Construction is slated to begin in late 2024, pending permit approvals.
The lithium supply chain starts with mining the earth; the minerals then must be processed into usable feedstock before they end up in batteries. Currently, the U.S. largely depends on mines elsewhere in the world to extract lithium: Albemarle operates the only active lithium mine in the country, Silver Peak in Nevada, and most of the processing happens in China. But when President Joe Biden signed the Inflation Reduction Act last year, he enacted policies to beef up domestic supply chains for clean energy.
As Canary Media reported previously:
The Inflation Reduction Act requires eligible new EVs to be assembled in North America and, starting in 2024, to have batteries that were not made by "an entity of foreign concern,” including China. Starting in 2025, the credit will also exclude batteries made with minerals extracted, processed or recycled by these countries of concern. The restrictions could make it hard for many automakers’ EVs to qualify for this tax credit until the U.S. and its allies have developed more battery-production capacity, which could take years.
Tax credits for grid battery projects also give a higher reward to developers who use domestically sourced materials, though the exact definition of that term is still being finalized.
New mining hasn’t shown up yet in the U.S. It’s extremely difficult and time-consuming to spin up, though Albemarle is trying to reopen its Kings Mountain mine in North Carolina.
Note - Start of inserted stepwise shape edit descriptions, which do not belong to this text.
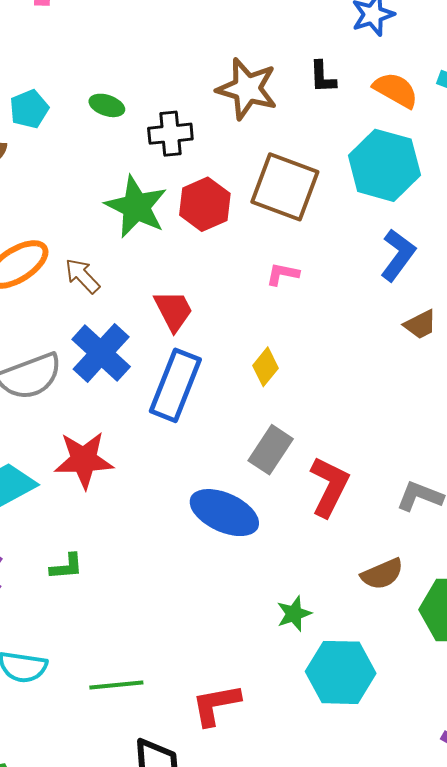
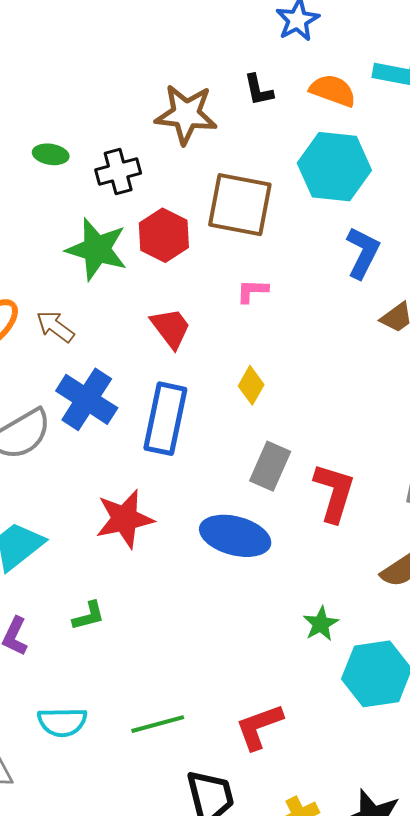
red trapezoid: (173, 311) -> (171, 328), moved
red star: (84, 460) -> (125, 519), moved

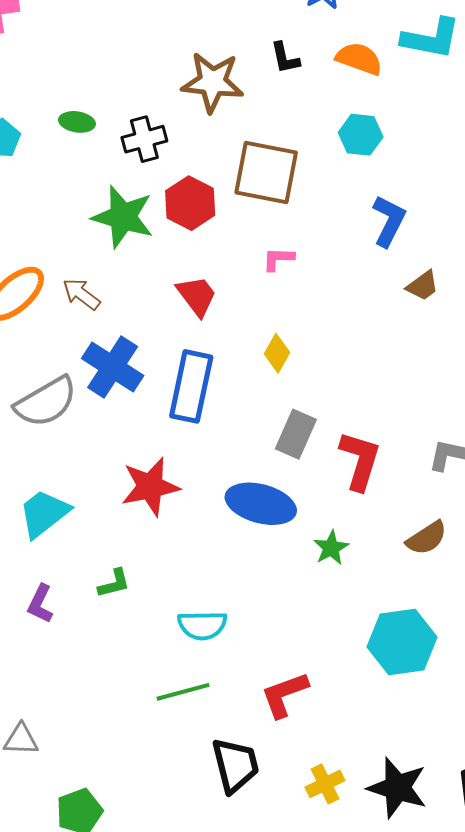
cyan hexagon: (334, 167) -> (361, 135), size x0.6
green star: (321, 624) -> (331, 548), moved
cyan semicircle: (62, 722) -> (202, 625), moved

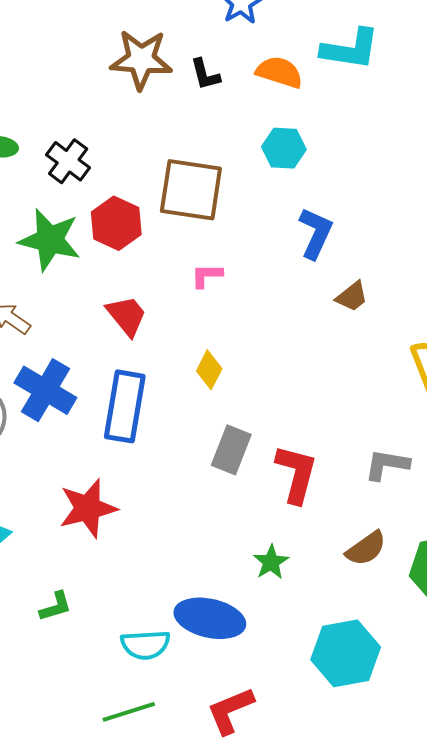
brown star: (212, 82) -> (141, 59), moved
black cross: (144, 139) -> (68, 161), turned -36
blue ellipse: (261, 504) -> (210, 618), moved

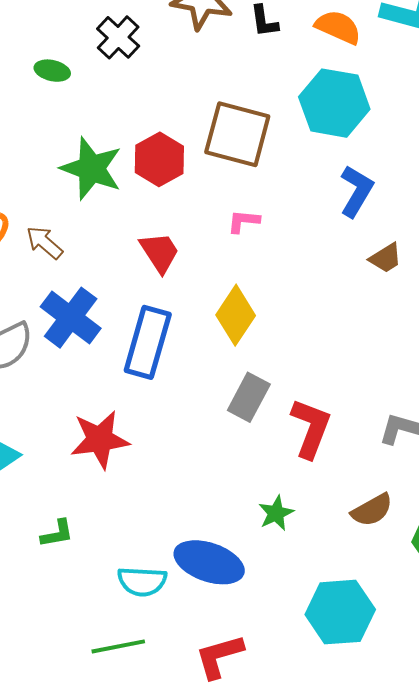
cyan hexagon: (284, 148) -> (334, 103), size x1.6
black cross: (68, 161) -> (118, 37), moved
yellow diamond: (209, 370) -> (236, 315), size x1.5

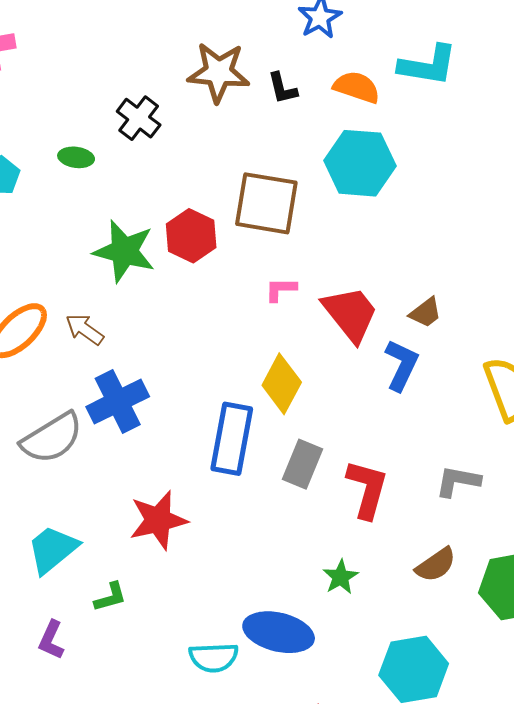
blue L-shape: (356, 191) -> (401, 365), moved
red trapezoid: (160, 252) -> (350, 314), moved, size x1.4
blue cross: (71, 318) -> (118, 402), turned 32
blue rectangle: (148, 342) -> (232, 439), moved
green L-shape: (57, 534) -> (110, 597), moved

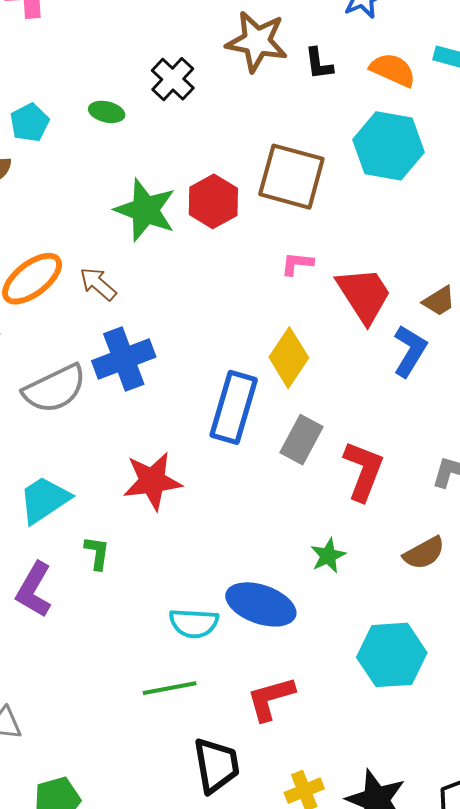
green L-shape: (110, 597) -> (97, 553), turned -72
purple L-shape: (51, 640) -> (34, 590), size x1.4

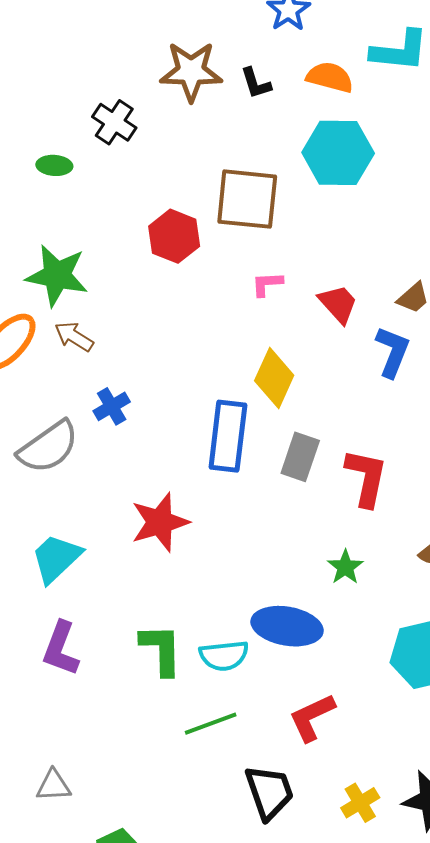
green star: (145, 210) -> (57, 275), moved
red trapezoid: (364, 295) -> (338, 304), size x0.7
blue cross: (124, 359) -> (112, 406), size x0.6
green L-shape: (97, 553) -> (161, 650), moved, size x1.6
But the Inflation Reduction Act has kicked off a wave of domestic battery factory announcements. Albemarle’s new processing facility would be able to sell materials to that growing battery manufacturing base, offering an alternative to minerals processed in China.
Albemarle calls the forthcoming factory a “mega-flex” site because it will accept a range of inputs, including spodumene from hard rock mining, lithium brine from Nevada, and even recycled battery materials, as U.S. battery recycling ramps up. Last year, the company won a $150 million grant from the Department of Energy to build a concentrator facility to prepare 350,000 metric tons of spodumene concentrate for the forthcoming mega-flex project.
South Carolina Governor Henry McMaster (R) called the announcement “positively electric” and said the anticipated 1,500 construction jobs and 300 permanent jobs — with average annual wages around $93,000, according to Albemarle — would be “transformative” for the state.